Spatial and environmental features that contribute to either facilitating (i.e., connectivity) or reducing (i.e., resistance) rates of movement can be of various sizes and can also vary temporally (e.g., seasonally or over longer time frames because of climatic or successional changes). Such landscape spatial heterogeneity not only influences, directly or indirectly, landscape connectivity, but also the probability of site occupancy (Spear et al. 2010) in potentially complex ways that are scale dependent.
For computational analysis of landscape-genetic data, landscape features have most frequently been modelled as continuous surfaces with raster data and less frequently as discrete objects in vector format. The grain of landscape data determines pixel size in a raster surface or minimal polygon size of homogenous landscape features for vector data (Fig. 1a) and should be smaller than the average home-range size or dispersal distance of the study organism (Fortin & Dale 2005). For raster-based analysis, it is important to select an appropriate sampling grain carefully. If too small, information is likely to be redundant; if too large, relevant information on landscape features may be overly smooth, potentially obscuring inferences about the effects of particular landscape features on gene flow. When possible, the smallest possible initial grain of data collection is preferred because data can be merged to a coarser resolution as needed (Wu 2004; Fortin & Dale 2005). However, Cushman & Landguth (2010) found that the thematic resolution (Box 1; Buyantuyev & Wu 2007) influenced the results of partial Mantel tests more than sampling grain, which suggests that simplifying continuous landscape variables into discrete classes may result in low power to detect landscape effects on gene flow.

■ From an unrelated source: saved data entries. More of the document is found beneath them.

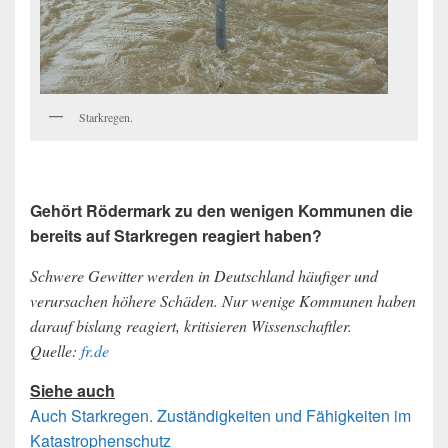
Starkregen.
Gehört Rödermark zu den wenigen Kommunen die
bereits auf Starkregen reagiert haben?
Schwere Gewitter werden in Deutschland häufiger und
verursachen höhere Schäden. Nur wenige Kommunen haben
darauf bislang reagiert, kritisieren Wissenschaftler.
Quelle:
fr.de
Siehe auch
Auch Starkregen. Zuständigkeiten und Fähigkeiten im
Katastrophenschutz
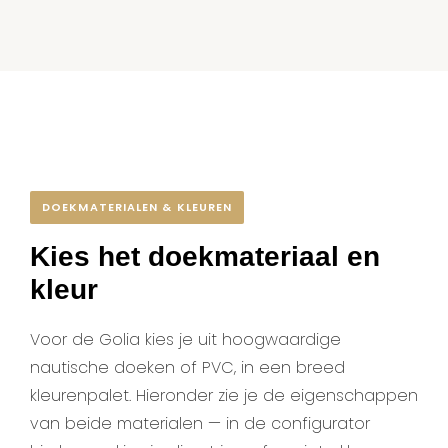
DOEKMATERIALEN & KLEUREN
Kies het doekmateriaal en
kleur
Voor de Golia kies je uit hoogwaardige
nautische doeken of PVC, in een breed
kleurenpalet. Hieronder zie je de eigenschappen
van beide materialen — in de configurator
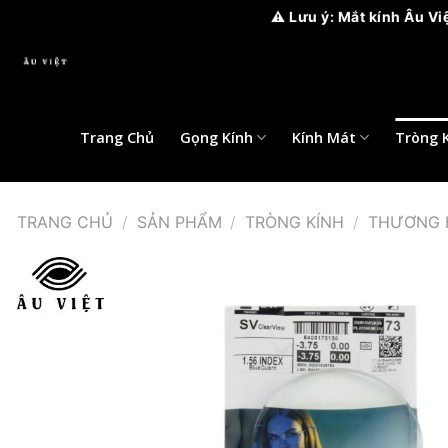
⚠️ Lưu ý: Mắt kính Âu Việt chỉ có 
Bỏ
qua
nội
dung
Trang Chủ
Gọng Kính
Kính Mát
Tròng 
TRANG CHỦ
/
SẢN PHẨM
/
TRÒNG KÍNH
/
THƯƠNG 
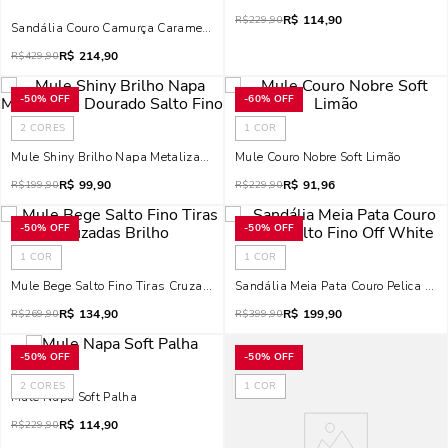
R$
114,90
R$
229,90
Sandália Couro Camurça Caramelo Salto Alto Fino Amarração
R$
214,90
R$
429,90
-
50%
OFF
-
60%
OFF
2
CORES
1
COR
Mule Shiny Brilho Napa Metalizado Dourado Salto Fino
Mule Couro Nobre Soft Limão
R$
99,90
R$
91,96
R$
199,90
R$
229,90
-
50%
OFF
-
50%
OFF
1
COR
1
COR
Mule Bege Salto Fino Tiras Cruzadas Brilho
Sandália Meia Pata Couro Pelica Sal
R$
134,90
R$
199,90
R$
269,90
R$
399,90
-
50%
OFF
-
50%
OFF
2
CORES
1
COR
Mule Napa Soft Palha
R$
114,90
R$
229,90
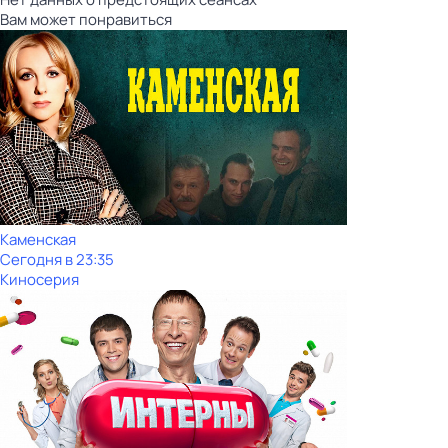
Вам может понравиться
Каменская
Сегодня в 23:35
Киносерия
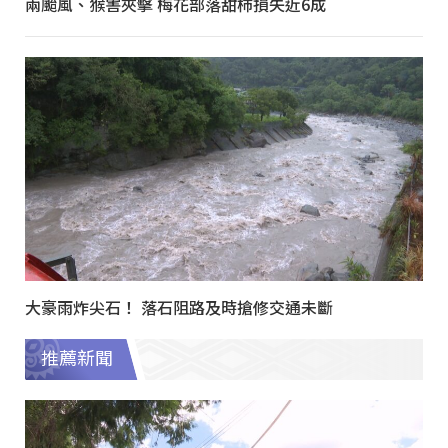
兩颱風、猴害夾擊 梅花部落甜柿損失近6成
大豪雨炸尖石！ 落石阻路及時搶修交通未斷
推薦新聞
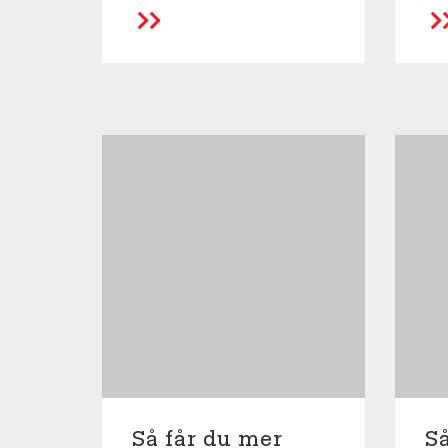
LÄS MER
Så får du mer
Så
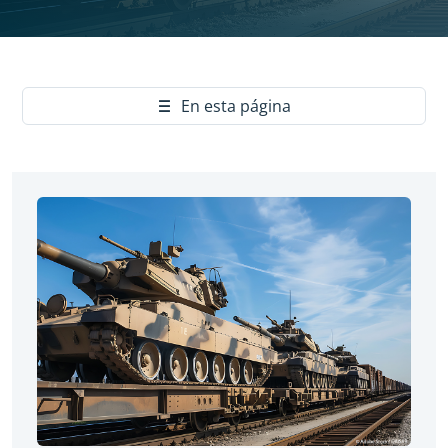
Yes
En esta página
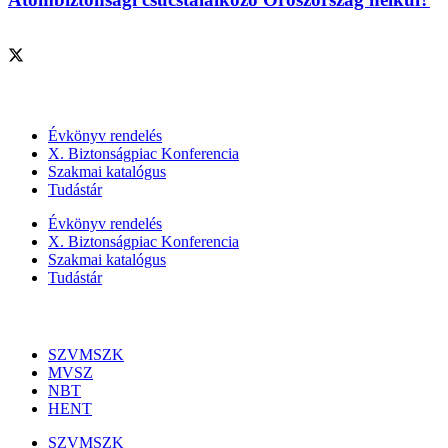
Szolgáltatásaink
Évkönyv rendelés
X. Biztonságpiac Konferencia
Szakmai katalógus
Tudástár
Évkönyv rendelés
X. Biztonságpiac Konferencia
Szakmai katalógus
Tudástár
Szakmai szervezetek
SZVMSZK
MVSZ
NBT
HENT
SZVMSZK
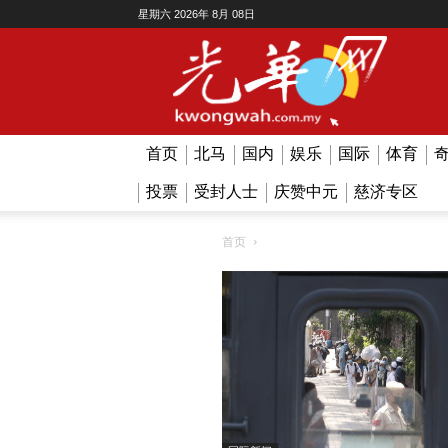
星期六 2026年 8月 08日
Kwong
Wah
首页
北马
国内
娱乐
国际
体育
投票
受封人士
庆赞中元
慈济专区
首页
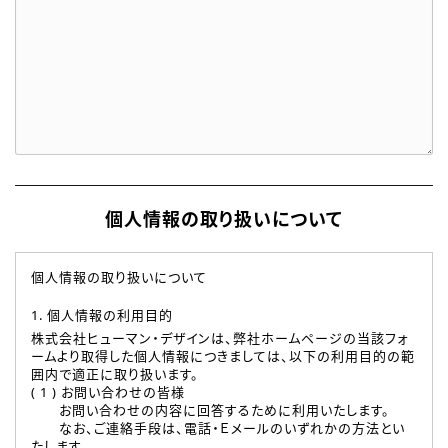
個人情報の取り扱いについて
個人情報の取り扱いについて
1. 個人情報の利用目的
株式会社ヒューマン・デザインは、弊社ホームページの当該フォ
ームより取得した個人情報につきましては、以下の利用目的の範
囲内で適正に取り扱います。
( 1 ) お問い合わせの皆様
お問い合わせの内容に回答するために利用いたします。
なお、ご連絡手段は、電話・Ｅメールのいずれかの方法とい
たします。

The position of the study area and the determination of its extent are also critical decisions (Plante et al. 2004). The study area size or extent (Fig. 1b; O’Neill et al. 1996, 1999) should be larger than the area occupied by the population of interest and larger than expected dispersal distances (Fig. 1c). If the study area extent is too small relative to the scale of gene flow, the influence of gene flow from populations or individuals outside the study area may overwhelm any signature of landscape effects in the sampled study area (Cushman & Landguth 2010). Hence, the construction of a buffer zone surrounding the study area (ideally proportional to species dispersal ability) should be considered in future landscape-genetic analysis (Fortin & Dale 2005). However, sampling at distances beyond functional dispersal or migration distances can also decrease the signature of landscapes effects on gene flow (Murphy et al. 2008).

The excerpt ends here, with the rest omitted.